Reynolds read Gilmore’s and the inmate’s letters.
“He was a good cop and person,” the inmate wrote. “I just can’t believe something could happen to such good people. [Timbrook] treated me with respect. He was only doing his job. I am sorry for your loss.”
Later, Utt, who led the funeral with the Rev. Jeffrey D. May also of Grace Lutheran Church, urged law officers to remember Timbrook.
“We gather not just to mourn, but to remember and give thanks for his life, his duty, his love and care for all the people he touched,” Utt said. “We gather to say our goodbyes and to support each other in this dark and sad moment.”
Using Timbrook’s first name as an acrostic, he encouraged mourners to “Remember your oath of honor; Inspire in each other the best you have to offer; Care for all people, especially the little ones; Keep love and mercy at the center of your work; and Yield your will to the higher good.”
As the cortege left the church, people, many of whom work in offices that closed briefly out of respect, lined the route of the funeral procession, which included about 580 police vehicles, more than 100 civilian vehicles and 100 officers on motorcycles.
Some carried flowers, which they threw into the path of the hearse, while others bore signs saying, “God bless the Timbrook family.”
The first vehicle in the procession didn’t reach downtown until 45 minutes after the church service ended. The procession took about an hour to pass a given point downtown, where doorways, utility poles, street signs and people were decked in blue bows.
Several churches rang their bells when the procession reached downtown and continued until it reached the cemetery at the end of East Boscawen Street.
When the white Lincoln hearse, accompanied by four Park Service officers on horseback and several on motorcycles, reached the Public Safety Building, where Timbrook’s flower-bedecked, black-draped cruiser is parked, it briefly halted and a woman ran from the side of the street and placed a bouquet of bright red flowers on the hearse’s roof.
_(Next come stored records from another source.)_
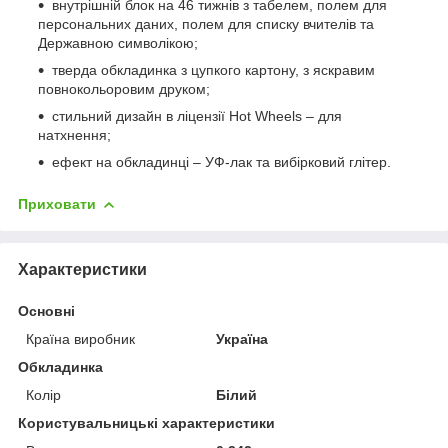
внутрішній блок на 46 тижнів з табелем, полем для
персональних даних, полем для списку вчителів та
Державною символікою;
тверда обкладинка з цупкого картону, з яскравим
повнокольоровим друком;
стильний дизайн в ліцензії Hot Wheels – для
натхнення;
ефект на обкладинці – УФ-лак та вибірковий глітер.
Приховати
Характеристики
Основні
Країна виробник
Україна
Обкладинка
Колір
Білий
Користувальницькі характеристики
As the hearse headed south on Kent Street, a group in front of the Frederick County office complex held hands. On Boscawen Street, near the cemetery’s gate, several women held large, lighted votive candles in glass holders, which were tied with blue ribbons.
Blue ribbons were seemingly everywhere - pinned to people’s clothes and tied to vehicles, utility poles, street signs, building doors and trees.
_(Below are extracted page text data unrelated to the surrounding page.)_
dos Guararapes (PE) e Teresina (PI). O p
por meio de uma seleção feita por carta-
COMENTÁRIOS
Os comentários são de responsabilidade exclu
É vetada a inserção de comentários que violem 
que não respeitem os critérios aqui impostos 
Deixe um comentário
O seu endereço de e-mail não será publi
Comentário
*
At the burial site on the southeast side of the cemetery, which was ringed by more than 200 floral arrangements, the crowd waited in near silence for about 45 minutes until hundreds of cars were parked so the graveside service, which started about 2 p.m., could begin.
The ceremony, which lasted about 25 minutes, included the reading of Scripture and a benediction by Utt and May, prayer by Barton and the playing of taps by a distant bugler.
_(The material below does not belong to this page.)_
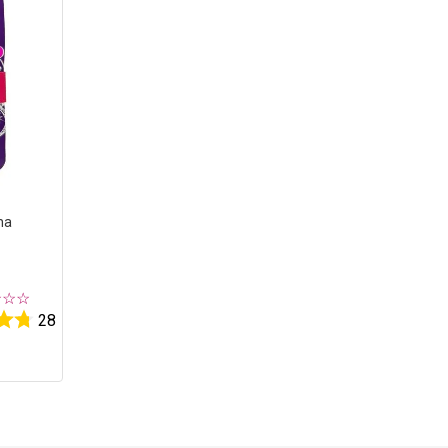
ha
☆
☆
☆
28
Finally, the state police honor guard, which held an American flag over the casket, quietly folded it and presented it to Reynolds.
Reynolds carried the flag to Mrs. Timbrook, who expects the couples’ first child next month, stooped, handed it to her and spoke to her briefly.
As the gathering slowly dispersed, some people added flowers to the top of the coffin and a few took a small blossom as a memento. A luncheon was then held at the nearby Winchester Moose lodge.
At the Public Safety Building, a unique tribute came from the Shelter for Abused Women, which placed a large scroll next to Timbrook’s cruiser containing a letter available for the public to sign that thanks Timbrook “for protecting our children and community.”
City police L.T. W.D. Griffith said the scroll will remain available for the public to sign as long as the cruiser is on the parking lot, Griffith said.
At the gravesite after the ceremony, Utt contemplated the meaning of the days events.
“I hope the service was of comfort, first and foremost, to the family of the fallen officer, and that it was a tribute to him and a comfort to the community,” he said.
He also hopes the service was a comfort to all police officers especially, he said. “I’m overwhelmed at their presence and how kind and respectful and close-knit they are.”